A comissão é responsável por atuar em conflitos coletivos de moradia e deverá avaliar o processo sob uma perspectiva técnica e social, buscando alternativas consensuais para a resolução do impasse. A medida também prevê a articulação entre órgãos públicos e instituições do sistema de Justiça, com o objetivo de evitar uma desocupação imediata e reduzir os impactos sobre as famílias envolvidas.
O caso tem origem em uma ação de falência da Trese Construtora e Incorporadora Ltda., na qual os imóveis foram arrematados judicialmente pela empresa Trunk Gestão Empresarial Ltda. Ao longo do processo, houve homologação de plano de realização de ativos, decisões sobre alienação de bens e tentativas de composição com moradores, inclusive com a participação da Defensoria Pública e do Centro Judiciário de Solução de Conflitos (CEJUSC), resultando em alguns acordos individuais.

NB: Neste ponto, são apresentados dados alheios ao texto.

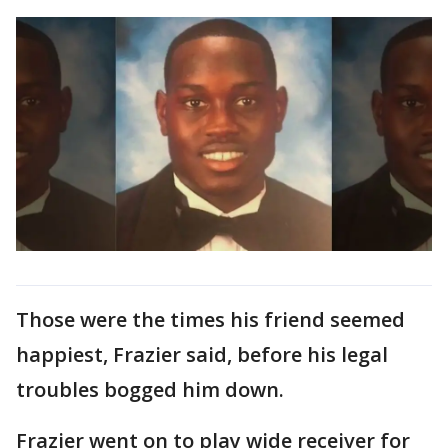
Those were the times his friend seemed
happiest, Frazier said, before his legal
troubles bogged him down.
Frazier went on to play wide receiver for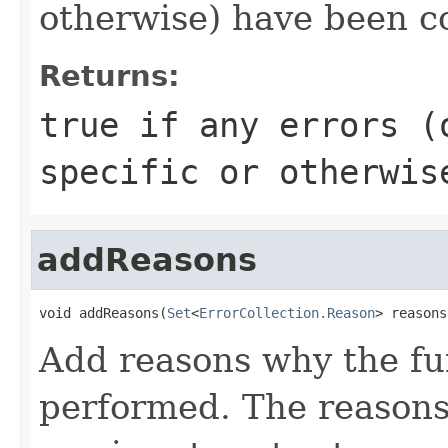
otherwise) have been co
Returns:
true if any errors (
specific or otherwis
addReasons
void addReasons(
Set
<
ErrorCollection.Reason
> reasons
Add reasons why the fu
performed. The reasons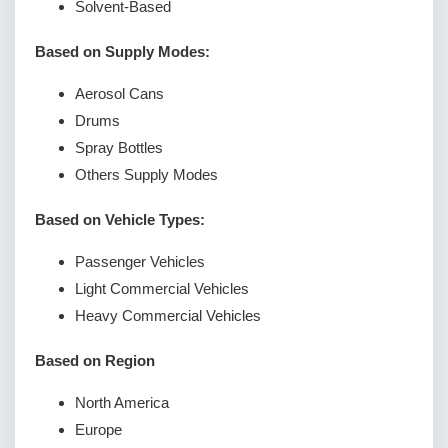
Solvent-Based
Based on Supply Modes:
Aerosol Cans
Drums
Spray Bottles
Others Supply Modes
Based on Vehicle Types:
Passenger Vehicles
Light Commercial Vehicles
Heavy Commercial Vehicles
Based on Region
North America
Europe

Posteriormente, a empresa arrematante passou a requerer a imissão na posse dos imóveis ainda ocupados, o que levou à manifestação do Ministério Público Estadual favorável ao pedido. Em decisão anterior, o juízo chegou a determinar a imissão na posse das unidades não abrangidas por acordos, mas a execução da medida passou a ser reavaliada diante da complexidade do caso e da repercussão social envolvida.
A nova determinação judicial atende recomendação da Corregedoria-Geral da Justiça de Mato Grosso, que orientou a suspensão das medidas de despejo e a remessa do caso à Comissão de Soluções Fundiárias. Segundo o órgão, a intervenção é necessária diante do risco de crise social, considerando o número expressivo de famílias e a ausência de um plano estruturado de assistência em caso de desocupação.
A Corregedoria também destacou que a atuação da comissão segue diretrizes estabelecidas pelo Supremo Tribunal Federal (STF) para casos de remoções coletivas em contextos de vulnerabilidade social, priorizando soluções negociadas e a proteção de direitos fundamentais.
Com a decisão, qualquer medida de retirada das famílias permanece suspensa até que a comissão realize a análise do caso e apresente um relatório técnico que possa subsidiar futuras decisões judiciais sobre a posse dos imóveis.